In addition, bloggers often discuss events on their blogs -- upcoming events, writeups of past events, etc.  With just a tad bit of structure, bloggers can discuss events in their blog(s) in such a way that spiders and other aggregators can retrieve such events, automatically convert them to iCalendar, and use them in any iCalendar application or service.
 
This specification introduces the '''hCalendar''' format, which is a 1:1 representation of the aforementioned iCalendar standard, in semantic XHTML.  Bloggers can both embed hCalendar events directly in their web pages, and style them with CSS to make them appear as desired.  In addition, hCalendar enables applications to retrieve information about such events directly from web pages without having to reference a separate file.
 
== Semantic XHTML Design Principles ==
 
{{semantic-xhtml-design-principles}}
 
For practical implementations, it should be noted that Internet Explorer's support for styling <abbr> elements is poor, and may require wrapper elements.
 
== Format ==
 
=== In General ===
 
The iCalendar standard ([http://www.ietf.org/rfc/rfc2445.txt RFC2445]) forms the basis of hCalendar.
 
Note: the editor and authors of this specification are tracking the [http://lists.osafoundation.org/pipermail/ietf-calsify/ "iCal-Basic" effort] and intend to base the core hCalendar profile on iCal-Basic. See references for a link to the current draft.
 
The basic format of hCalendar is to use iCalendar object/property names in lower-case for class names, and to map the nesting of iCalendar objects directly into nested XHTML.
 
=== More Semantic Equivalents ===
 
However, for some properties there is a more semantic equivalent, and therefore they get special treatment, e.g.:
* <code>URL</code> in iCalendar becomes  <code><a class="url" href="...">...</a></code> inside the element with <code>class="vevent"</code> in hCalendar.
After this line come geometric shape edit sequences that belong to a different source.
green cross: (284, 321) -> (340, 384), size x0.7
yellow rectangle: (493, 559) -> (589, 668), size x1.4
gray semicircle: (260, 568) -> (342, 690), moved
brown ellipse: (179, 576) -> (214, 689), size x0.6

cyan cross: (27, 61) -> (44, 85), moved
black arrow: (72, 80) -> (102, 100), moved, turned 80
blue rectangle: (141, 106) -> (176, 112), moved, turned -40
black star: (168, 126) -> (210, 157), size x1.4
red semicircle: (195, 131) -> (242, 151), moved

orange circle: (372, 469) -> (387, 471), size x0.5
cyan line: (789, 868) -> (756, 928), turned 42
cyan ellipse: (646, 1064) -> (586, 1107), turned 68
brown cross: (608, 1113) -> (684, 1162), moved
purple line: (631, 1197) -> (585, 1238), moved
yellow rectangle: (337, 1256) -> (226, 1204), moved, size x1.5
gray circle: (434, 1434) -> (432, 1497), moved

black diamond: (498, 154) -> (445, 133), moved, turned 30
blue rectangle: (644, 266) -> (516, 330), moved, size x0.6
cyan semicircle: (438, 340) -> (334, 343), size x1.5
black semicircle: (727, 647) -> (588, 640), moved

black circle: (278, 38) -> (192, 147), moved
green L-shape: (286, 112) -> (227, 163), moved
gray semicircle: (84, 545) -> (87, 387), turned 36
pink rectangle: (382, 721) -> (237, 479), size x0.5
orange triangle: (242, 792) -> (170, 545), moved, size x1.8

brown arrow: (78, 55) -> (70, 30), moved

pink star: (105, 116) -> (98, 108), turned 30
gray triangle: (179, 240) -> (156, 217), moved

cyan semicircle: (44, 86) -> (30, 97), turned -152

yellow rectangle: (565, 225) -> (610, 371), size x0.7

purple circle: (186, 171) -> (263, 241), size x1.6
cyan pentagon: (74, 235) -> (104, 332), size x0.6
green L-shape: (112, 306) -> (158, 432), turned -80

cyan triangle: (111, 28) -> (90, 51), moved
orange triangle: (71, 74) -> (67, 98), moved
* <code>ATTENDEE</code>, <code>CONTACT</code>, and <code>ORGANIZER</code> in iCalendar may be represented by an [[hcard|hCard]] in hCalendar .
* A named <code>LOCATION</code> (potentially with an address and/or geo) in iCalendar may be represented by a nested [[hcard|hCard]] in hCalendar.  Similarly, an address <code>LOCATION</code> may be represented by an [[adr]], and a geo (latitude and longitude) <code>LOCATION</code> may be represented by a [[geo]].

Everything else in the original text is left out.